EXERCISE — Where a line of the records holds the string "cocina", copy that line.

(Extracted page text data)
☆ ☆ ☆ ☆

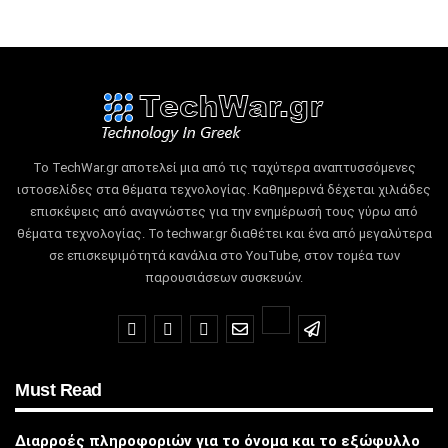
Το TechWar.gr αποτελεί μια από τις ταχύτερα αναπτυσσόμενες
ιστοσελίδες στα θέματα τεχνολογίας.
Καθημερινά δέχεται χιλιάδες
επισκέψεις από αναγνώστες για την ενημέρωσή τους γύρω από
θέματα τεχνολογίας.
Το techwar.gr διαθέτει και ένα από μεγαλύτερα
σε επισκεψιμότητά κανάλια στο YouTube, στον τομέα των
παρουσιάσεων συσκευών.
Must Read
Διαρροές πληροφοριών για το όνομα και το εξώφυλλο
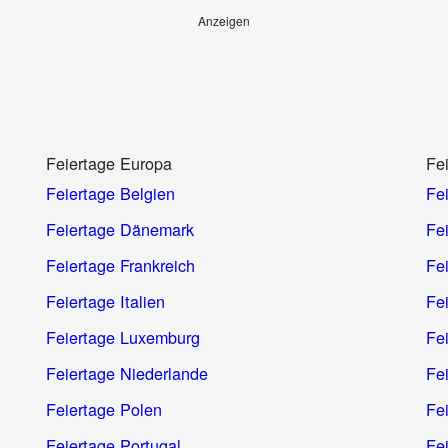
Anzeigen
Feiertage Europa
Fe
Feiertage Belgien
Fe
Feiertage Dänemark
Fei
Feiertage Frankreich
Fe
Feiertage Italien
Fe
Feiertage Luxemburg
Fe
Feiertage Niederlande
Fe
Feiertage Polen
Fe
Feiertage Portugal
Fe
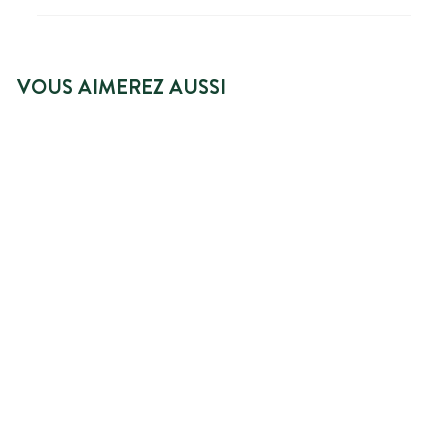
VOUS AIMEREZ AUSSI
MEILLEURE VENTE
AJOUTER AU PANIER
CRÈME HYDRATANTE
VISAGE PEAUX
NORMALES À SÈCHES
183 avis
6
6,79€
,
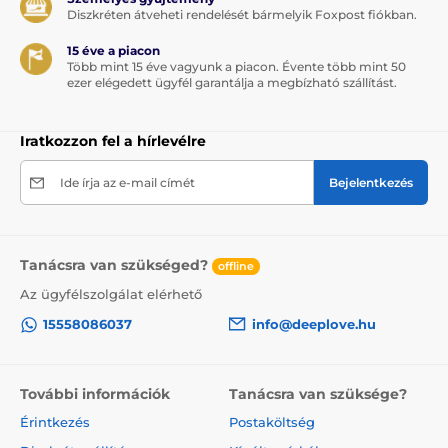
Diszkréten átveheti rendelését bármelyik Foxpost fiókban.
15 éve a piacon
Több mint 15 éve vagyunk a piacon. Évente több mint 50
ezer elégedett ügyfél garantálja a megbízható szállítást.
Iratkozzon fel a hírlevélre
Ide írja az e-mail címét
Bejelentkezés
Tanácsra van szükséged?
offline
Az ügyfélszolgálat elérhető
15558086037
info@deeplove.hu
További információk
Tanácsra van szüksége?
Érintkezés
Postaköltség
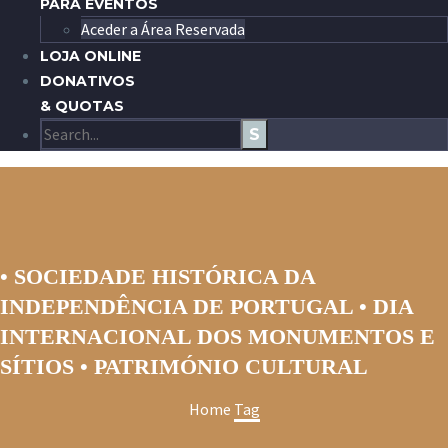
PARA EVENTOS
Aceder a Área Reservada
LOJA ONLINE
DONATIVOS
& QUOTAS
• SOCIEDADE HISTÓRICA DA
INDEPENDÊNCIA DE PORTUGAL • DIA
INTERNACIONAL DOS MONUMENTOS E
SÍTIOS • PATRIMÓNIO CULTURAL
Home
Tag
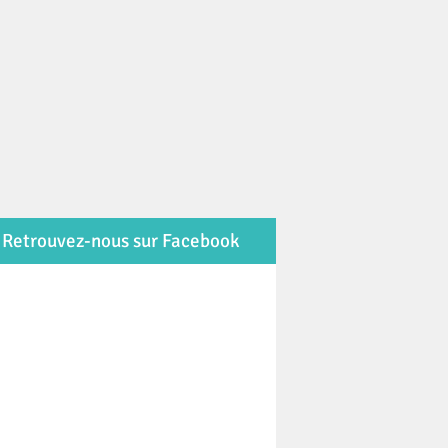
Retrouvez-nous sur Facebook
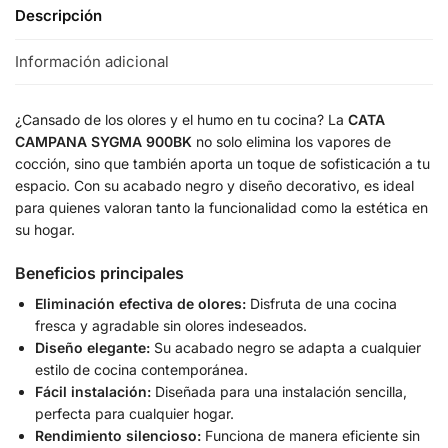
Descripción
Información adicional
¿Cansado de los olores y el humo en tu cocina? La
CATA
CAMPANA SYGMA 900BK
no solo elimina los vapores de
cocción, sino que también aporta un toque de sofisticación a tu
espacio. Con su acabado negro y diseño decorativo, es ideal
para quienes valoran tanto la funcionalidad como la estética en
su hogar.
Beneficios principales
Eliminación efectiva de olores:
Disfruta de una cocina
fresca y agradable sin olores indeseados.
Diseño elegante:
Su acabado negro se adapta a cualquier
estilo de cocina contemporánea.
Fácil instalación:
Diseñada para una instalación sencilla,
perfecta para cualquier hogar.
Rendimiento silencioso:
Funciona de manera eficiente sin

☆ ☆ ☆ ☆

OUTPUT —
¿Cansado de los olores y el humo en tu cocina? La
Disfruta de una cocina
estilo de cocina contemporánea.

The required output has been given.